▶ **Transcribed page contents**:
========

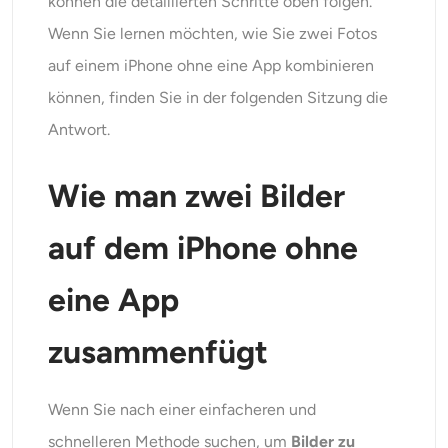
können die detaillierten Schritte oben folgen.
Wenn Sie lernen möchten, wie Sie zwei Fotos
auf einem iPhone ohne eine App kombinieren
können, finden Sie in der folgenden Sitzung die
Antwort.
Wie man zwei Bilder
auf dem iPhone ohne
eine App
zusammenfügt
Wenn
Sie nach einer einfacheren und
schnelleren Methode suchen, um
Bilder zu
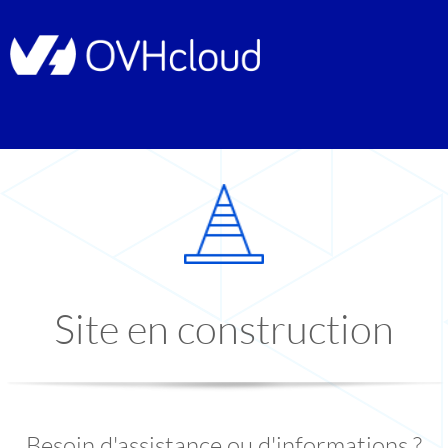
Site en construction
Besoin d'assistance ou d'informations ?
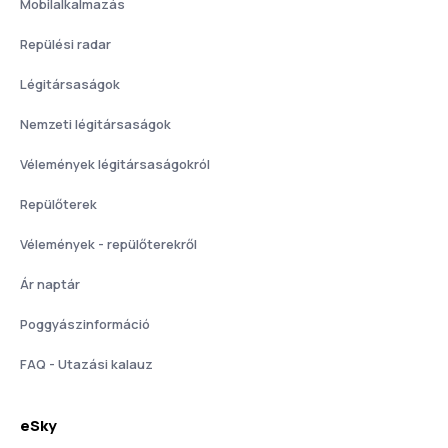
Mobilalkalmazás
Repülési radar
Légitársaságok
Nemzeti légitársaságok
Vélemények légitársaságokról
Repülőterek
Vélemények - repülőterekről
Ár naptár
Poggyászinformáció
FAQ - Utazási kalauz
eSky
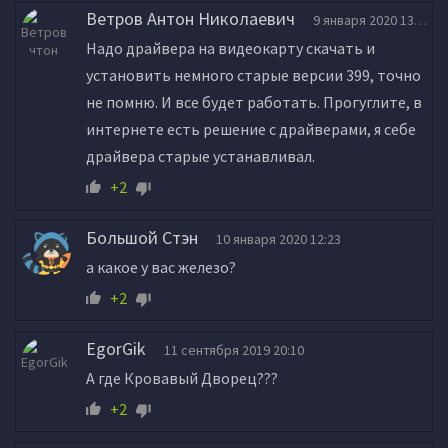
Ветров Антон Николаевич
9 января 2020 13:22
Надо драйвера на видеокарту скачать и
установить немного старые версии 399, точно
не помню. И все будет работать. Прогуглите, в
интернете есть решение с драйверами, я себе
драйвера старые устанавливал.
+2
Большой Стэн
10 января 2020 12:23
а какое у вас железо?
+2
EgorGik
11 сентября 2019 20:10
А где Кровавый Дворец???
+2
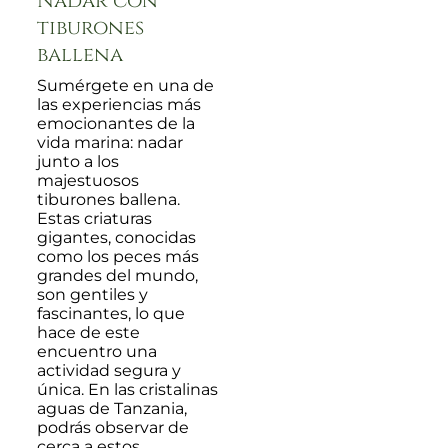
Nadar con
tiburones
ballena
Sumérgete en una de
las experiencias más
emocionantes de la
vida marina: nadar
junto a los
majestuosos
tiburones ballena.
Estas criaturas
gigantes, conocidas
como los peces más
grandes del mundo,
son gentiles y
fascinantes, lo que
hace de este
encuentro una
actividad segura y
única. En las cristalinas
aguas de Tanzania,
podrás observar de
cerca a estos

========

▶ **Exercise description**:
Only lines belong in the copy, not pictures: write out exactly the lines of the records from the first through the one holding "Nemzeti légitársaságok".

▶ **Reply**:
können die detaillierten Schritte oben folgen.
Wenn Sie lernen möchten, wie Sie zwei Fotos
auf einem iPhone ohne eine App kombinieren
können, finden Sie in der folgenden Sitzung die
Antwort.
Wie man zwei Bilder
auf dem iPhone ohne
eine App
zusammenfügt
Wenn
Sie nach einer einfacheren und
schnelleren Methode suchen, um
Bilder zu
Site en construction
Besoin d'assistance ou d'informations ?
Mobilalkalmazás
Repülési radar
Légitársaságok
Nemzeti légitársaságok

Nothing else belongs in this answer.